This is mainly comin' from the fact that some people I might have wanted to meet have, somehow, already gotten a first impression of me. Huh, you don't say. But, that doesn't really matter. Not much does, at the moment. Got a nice apathetic feelin' goin on, it's cooooooo man. Jussss chillllll. Ah, well. Doesn't matter. Not like *they* will read this. Dear you people, OMGWTF YOUR INFORMATION IS SEVERAL MONTHS OLD, LOL. Signed, Kenneth A. Howell.

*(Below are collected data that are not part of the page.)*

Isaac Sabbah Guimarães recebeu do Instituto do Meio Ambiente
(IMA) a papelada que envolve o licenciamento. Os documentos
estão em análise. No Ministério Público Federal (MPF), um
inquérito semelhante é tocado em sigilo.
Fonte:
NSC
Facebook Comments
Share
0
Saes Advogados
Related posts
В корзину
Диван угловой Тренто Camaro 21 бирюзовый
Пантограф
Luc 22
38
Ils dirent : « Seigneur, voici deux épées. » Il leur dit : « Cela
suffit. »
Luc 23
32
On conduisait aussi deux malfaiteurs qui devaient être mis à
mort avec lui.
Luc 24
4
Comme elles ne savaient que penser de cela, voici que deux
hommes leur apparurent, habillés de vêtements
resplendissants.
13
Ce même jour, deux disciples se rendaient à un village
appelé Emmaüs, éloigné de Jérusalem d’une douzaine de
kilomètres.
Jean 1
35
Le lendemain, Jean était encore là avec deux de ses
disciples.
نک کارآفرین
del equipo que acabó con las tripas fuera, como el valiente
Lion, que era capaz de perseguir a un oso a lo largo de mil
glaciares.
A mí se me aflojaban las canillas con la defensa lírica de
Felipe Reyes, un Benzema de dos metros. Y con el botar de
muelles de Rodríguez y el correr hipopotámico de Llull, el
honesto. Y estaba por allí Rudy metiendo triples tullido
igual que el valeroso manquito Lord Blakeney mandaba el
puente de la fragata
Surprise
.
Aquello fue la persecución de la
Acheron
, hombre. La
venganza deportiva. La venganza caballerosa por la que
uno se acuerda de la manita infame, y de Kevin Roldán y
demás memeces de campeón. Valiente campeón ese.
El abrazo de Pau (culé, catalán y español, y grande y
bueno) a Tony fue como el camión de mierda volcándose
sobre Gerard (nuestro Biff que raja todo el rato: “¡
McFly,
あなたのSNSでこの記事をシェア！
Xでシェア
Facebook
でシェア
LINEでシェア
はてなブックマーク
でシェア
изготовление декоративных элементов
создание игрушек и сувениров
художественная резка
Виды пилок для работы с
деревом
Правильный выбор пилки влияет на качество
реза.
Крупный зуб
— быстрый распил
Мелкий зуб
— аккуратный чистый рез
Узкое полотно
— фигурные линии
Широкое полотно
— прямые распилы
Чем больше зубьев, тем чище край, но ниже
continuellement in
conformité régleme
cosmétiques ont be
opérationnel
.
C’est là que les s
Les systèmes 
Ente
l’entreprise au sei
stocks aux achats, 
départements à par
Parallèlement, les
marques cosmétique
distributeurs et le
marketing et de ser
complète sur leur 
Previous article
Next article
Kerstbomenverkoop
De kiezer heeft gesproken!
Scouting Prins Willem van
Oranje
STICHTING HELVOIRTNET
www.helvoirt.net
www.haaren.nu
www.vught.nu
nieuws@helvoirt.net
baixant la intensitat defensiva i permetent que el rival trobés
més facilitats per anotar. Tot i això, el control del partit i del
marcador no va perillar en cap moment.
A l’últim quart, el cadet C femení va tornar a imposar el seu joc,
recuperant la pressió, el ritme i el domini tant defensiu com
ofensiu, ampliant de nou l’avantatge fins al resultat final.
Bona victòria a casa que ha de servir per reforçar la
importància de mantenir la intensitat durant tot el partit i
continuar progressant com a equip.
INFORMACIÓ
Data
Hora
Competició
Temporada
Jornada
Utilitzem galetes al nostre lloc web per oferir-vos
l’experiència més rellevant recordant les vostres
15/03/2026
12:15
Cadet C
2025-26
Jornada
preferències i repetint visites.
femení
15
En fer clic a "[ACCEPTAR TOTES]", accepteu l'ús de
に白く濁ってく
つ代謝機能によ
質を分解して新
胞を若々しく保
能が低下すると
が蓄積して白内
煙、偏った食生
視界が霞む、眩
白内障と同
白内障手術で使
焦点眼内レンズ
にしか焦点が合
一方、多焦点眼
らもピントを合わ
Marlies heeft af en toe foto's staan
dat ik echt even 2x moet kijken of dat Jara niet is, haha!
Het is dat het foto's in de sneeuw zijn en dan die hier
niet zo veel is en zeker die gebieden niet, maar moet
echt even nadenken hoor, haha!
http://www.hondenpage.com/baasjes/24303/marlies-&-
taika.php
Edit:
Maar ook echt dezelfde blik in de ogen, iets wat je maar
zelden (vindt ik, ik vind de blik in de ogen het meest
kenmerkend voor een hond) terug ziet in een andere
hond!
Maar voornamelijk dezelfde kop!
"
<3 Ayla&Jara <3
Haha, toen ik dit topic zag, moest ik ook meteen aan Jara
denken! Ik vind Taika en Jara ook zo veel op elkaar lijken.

Fucking walking corpses. That's what I used to call those types of people, you know. People who are worthless hulks of organic material, wasting the air around me by existing. I had a genuine *need* to kill them with *something*. Knives, guns, fists, ropes. It was Ken with the Rope in the Library. I guess I can't anymore. I'm passed those *dramatic music* angry, teen years. So, they're just misinformed. Misinformed by people who should have known better than to misinform them.

Then again, who knows the full story here? I don't. Lol, I sure as hell don't. So, I suppose I've come to the distinct, unique and utterly intelligent conclusion that it doesn't matter. As a matter of fact, it's time to close out this section with some confusing, unrelated dribble.

Dear Diary,

Today I ate my own arm. It felt warm, zesty. Blood was kinda like a thin pasta sauce just.. saltier. It could have used some more cheese.

But, then again, it can *always* use some more cheese.

Love,
Armless Jon.

To keep you warm.

Welp, that felt good.

Anyway, what's new in the life of Ken? F'ed up sleeping habits, for one. It's almost 7 AM and you know what that means- TIME FOR BED! =D Nah, I kid. I think I'm going to try to pull an allnighter so I can adjust my sleeping habits to semi-normal. Other than that, logic sucks sometimes. It sucks alot. No need for the story behind that statement just take my word for it. Been listenin' to some good old fashioned rock lately from the likes of Clutch and Kyuss. You've prolly never heard of them, but they are some nice rock bands. Clutch is still around but Kyuss broke up in '95 I think. Songs still rule though. Been driving some more lately, avoiding car wrecks is kind of hard when you are a fast driver. But, I'll slow down eventually. Yee-ap. Sure will.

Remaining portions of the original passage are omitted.